[Opening RECORD EXCERPTS section]

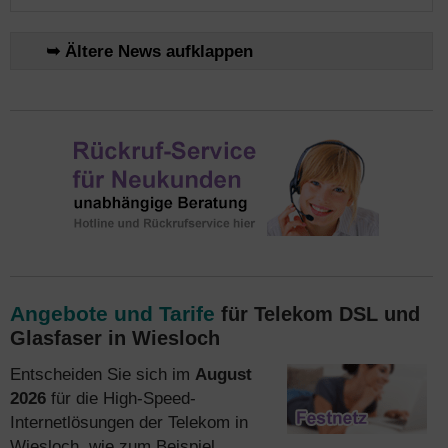
➥ Ältere News aufklappen
Angebote und Tarife
für Telekom DSL und
Glasfaser in Wiesloch
Entscheiden Sie sich im
August
2026
für die High-Speed-
Internetlösungen der Telekom in
Wiesloch, wie zum Beispiel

[Closing RECORD EXCERPTS section]

■ **TASK OBJECTIVE**
Select every line of the material above holding the word "Telekom" and copy it.

■ **TASK RESPONSE**
für Telekom DSL und
Internetlösungen der Telekom in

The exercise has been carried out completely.